# Data to use:
* * *
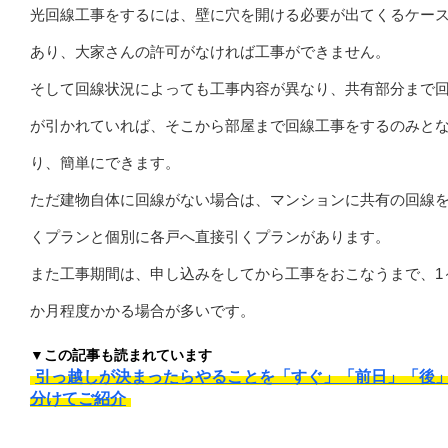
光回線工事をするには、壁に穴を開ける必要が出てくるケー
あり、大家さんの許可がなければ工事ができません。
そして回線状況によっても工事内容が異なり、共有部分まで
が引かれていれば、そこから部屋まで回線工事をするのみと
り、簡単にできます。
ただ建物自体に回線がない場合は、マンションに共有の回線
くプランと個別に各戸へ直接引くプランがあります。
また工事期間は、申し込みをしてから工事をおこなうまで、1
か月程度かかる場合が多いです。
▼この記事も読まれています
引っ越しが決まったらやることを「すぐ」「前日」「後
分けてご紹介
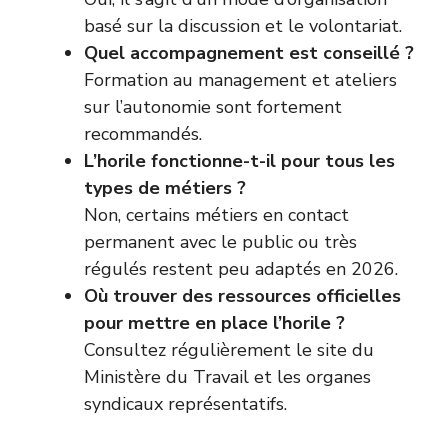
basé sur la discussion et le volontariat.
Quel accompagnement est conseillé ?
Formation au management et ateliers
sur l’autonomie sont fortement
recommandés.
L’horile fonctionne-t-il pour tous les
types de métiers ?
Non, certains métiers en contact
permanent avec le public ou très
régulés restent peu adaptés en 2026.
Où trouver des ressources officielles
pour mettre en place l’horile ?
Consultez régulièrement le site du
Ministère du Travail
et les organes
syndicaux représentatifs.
* * *
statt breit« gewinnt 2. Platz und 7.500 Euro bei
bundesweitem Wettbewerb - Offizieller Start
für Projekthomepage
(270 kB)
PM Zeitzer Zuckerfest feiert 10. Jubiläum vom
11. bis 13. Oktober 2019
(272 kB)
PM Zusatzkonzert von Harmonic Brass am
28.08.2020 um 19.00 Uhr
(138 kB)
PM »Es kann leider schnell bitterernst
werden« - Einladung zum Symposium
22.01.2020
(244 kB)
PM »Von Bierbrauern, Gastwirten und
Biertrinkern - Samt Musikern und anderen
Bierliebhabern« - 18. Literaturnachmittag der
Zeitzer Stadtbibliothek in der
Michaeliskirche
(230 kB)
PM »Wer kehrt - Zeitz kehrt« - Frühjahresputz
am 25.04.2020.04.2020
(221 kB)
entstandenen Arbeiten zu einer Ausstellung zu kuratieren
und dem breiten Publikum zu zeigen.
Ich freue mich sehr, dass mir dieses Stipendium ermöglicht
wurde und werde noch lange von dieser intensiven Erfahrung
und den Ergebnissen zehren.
* * *
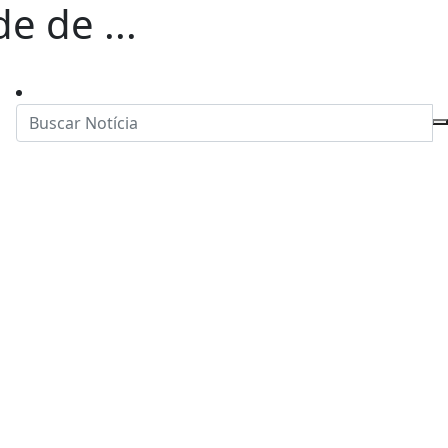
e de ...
* * *
# What to do:
The entries above hold the needed span. Transcribe exactly the lines from the one with "PM Zusatzkonzert von Harmonic Brass am" to the one with "und den Ergebnissen zehren.", both included.

# Solution:
PM Zusatzkonzert von Harmonic Brass am
28.08.2020 um 19.00 Uhr
(138 kB)
PM »Es kann leider schnell bitterernst
werden« - Einladung zum Symposium
22.01.2020
(244 kB)
PM »Von Bierbrauern, Gastwirten und
Biertrinkern - Samt Musikern und anderen
Bierliebhabern« - 18. Literaturnachmittag der
Zeitzer Stadtbibliothek in der
Michaeliskirche
(230 kB)
PM »Wer kehrt - Zeitz kehrt« - Frühjahresputz
am 25.04.2020.04.2020
(221 kB)
entstandenen Arbeiten zu einer Ausstellung zu kuratieren
und dem breiten Publikum zu zeigen.
Ich freue mich sehr, dass mir dieses Stipendium ermöglicht
wurde und werde noch lange von dieser intensiven Erfahrung
und den Ergebnissen zehren.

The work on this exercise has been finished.